Dolayısıyla Baal-Gat’ın ilk tanrı, birinci tanrı, tanrıların tanrısı anlamına geldiği söylenebilir.

Ankara’daki Balgat semtinde de kim bilir, eski geçmişte bir “Baal-Gat” yani tanrıların tanrısı tapınağının varlığından söz edilebilir mi? Ancak herhangi bir belge yok.

Balgat ismi hakkında bir başka varsayım şöyledir:

Balgat, Ankara’ya yakın bir köydür. Bir gece, bir gezgin köye gelir. Acıkmıştır. Bir kapıyı çalar ve “Tanrı misafiriyim” der.

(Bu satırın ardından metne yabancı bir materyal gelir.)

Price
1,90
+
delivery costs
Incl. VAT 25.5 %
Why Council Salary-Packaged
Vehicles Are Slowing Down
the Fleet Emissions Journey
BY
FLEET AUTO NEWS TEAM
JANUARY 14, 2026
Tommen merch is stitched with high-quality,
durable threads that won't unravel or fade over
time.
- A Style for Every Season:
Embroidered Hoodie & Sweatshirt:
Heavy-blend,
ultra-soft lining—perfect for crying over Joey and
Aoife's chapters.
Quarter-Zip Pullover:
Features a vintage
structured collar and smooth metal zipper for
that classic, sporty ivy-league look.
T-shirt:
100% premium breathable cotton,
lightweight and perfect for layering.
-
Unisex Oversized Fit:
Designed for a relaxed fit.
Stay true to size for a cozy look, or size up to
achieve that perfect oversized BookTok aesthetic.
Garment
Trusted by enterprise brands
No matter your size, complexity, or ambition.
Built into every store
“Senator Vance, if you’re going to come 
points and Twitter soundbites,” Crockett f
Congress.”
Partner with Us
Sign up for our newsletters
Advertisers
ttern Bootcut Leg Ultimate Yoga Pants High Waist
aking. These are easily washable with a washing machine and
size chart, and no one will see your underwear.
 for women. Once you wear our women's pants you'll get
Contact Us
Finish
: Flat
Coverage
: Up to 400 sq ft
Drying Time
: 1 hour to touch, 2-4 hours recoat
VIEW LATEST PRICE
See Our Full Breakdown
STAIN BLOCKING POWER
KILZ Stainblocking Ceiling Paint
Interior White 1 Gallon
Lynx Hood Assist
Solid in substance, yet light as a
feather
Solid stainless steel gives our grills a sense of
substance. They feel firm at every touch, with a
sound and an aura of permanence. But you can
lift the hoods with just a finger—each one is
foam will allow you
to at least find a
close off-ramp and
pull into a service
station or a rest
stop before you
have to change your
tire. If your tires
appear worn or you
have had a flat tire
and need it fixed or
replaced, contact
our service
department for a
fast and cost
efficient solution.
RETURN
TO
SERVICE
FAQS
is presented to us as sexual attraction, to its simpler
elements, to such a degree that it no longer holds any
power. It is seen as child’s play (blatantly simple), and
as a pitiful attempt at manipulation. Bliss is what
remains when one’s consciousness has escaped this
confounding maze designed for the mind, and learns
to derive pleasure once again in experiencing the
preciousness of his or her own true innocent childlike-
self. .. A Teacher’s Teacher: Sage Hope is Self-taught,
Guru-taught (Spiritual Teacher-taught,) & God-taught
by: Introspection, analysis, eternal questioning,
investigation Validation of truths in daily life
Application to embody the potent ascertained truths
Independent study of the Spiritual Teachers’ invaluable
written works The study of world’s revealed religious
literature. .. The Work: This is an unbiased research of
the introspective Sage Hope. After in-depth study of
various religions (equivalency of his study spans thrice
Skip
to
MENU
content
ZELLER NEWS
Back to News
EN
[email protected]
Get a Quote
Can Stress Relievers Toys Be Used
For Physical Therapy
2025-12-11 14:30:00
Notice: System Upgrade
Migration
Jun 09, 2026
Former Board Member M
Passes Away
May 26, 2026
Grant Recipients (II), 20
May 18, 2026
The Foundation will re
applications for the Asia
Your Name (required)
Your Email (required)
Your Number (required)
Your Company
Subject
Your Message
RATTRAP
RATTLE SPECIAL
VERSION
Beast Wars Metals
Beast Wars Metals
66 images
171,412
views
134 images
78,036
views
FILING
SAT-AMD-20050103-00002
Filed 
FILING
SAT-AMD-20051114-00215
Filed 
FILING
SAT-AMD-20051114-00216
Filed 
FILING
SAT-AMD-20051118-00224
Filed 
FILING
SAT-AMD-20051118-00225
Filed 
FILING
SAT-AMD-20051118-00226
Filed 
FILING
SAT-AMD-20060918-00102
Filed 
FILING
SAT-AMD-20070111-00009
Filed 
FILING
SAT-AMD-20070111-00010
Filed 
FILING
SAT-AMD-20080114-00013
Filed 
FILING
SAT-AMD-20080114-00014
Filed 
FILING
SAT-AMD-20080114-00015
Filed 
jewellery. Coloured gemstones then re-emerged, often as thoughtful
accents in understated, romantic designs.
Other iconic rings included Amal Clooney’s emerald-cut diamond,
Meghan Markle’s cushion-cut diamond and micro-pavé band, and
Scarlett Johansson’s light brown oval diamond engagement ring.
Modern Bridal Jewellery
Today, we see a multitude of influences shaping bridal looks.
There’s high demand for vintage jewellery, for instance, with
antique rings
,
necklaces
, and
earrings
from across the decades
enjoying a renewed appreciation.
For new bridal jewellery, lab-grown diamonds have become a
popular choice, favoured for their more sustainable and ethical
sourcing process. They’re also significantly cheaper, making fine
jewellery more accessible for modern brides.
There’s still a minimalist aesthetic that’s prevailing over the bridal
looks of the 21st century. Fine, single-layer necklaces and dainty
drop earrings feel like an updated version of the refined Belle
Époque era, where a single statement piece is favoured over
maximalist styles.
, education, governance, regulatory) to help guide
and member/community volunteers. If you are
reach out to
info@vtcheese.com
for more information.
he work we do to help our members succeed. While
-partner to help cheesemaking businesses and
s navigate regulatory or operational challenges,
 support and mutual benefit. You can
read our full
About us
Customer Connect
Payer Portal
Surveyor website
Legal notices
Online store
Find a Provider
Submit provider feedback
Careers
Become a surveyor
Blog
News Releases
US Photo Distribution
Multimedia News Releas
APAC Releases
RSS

Bir parça ekmek ister. Ev sahibi kendisine sıcak bir bazlama verir. (Bazlama Ankara’nın meşhur köy ekmeğidir) Gezgin sıcak bazlama için teşekkür ettikten sonra “içine biraz da bal kat” der.

Ankaralı, genel olarak “k” yı “g” olarak söyler. Böylece “Balkat” günümüze “Balgat” olarak gelmiştir.

Atatürk’ün yolu bir gün Balgat köyüne düşer.

Bir evde soluklanırken çay içmek ister.

Çay gelir ama şeker yoktur. Atatürk “şeker yok mu” diye sorunca oradakiler “bal var, bal gat Atam bal gat” derler.

Atatürk, o halde buranın ismi “Balgat” olsun der.

Türkçe’de “kat/gat” vardır. Yan yana, üst üste anlamına gelir. 13’ncü yüzyılda kent ve gat anlamındaki şekle dönüşmüştür.

Yerleşim yeri ile özdeştir.

Günümüzde, Balgat, şehrin hemen merkezinde bulunan konumu ile öne çıkıyor.

Tamamen betonlaşmış, kalabalık, yoğun bir semt.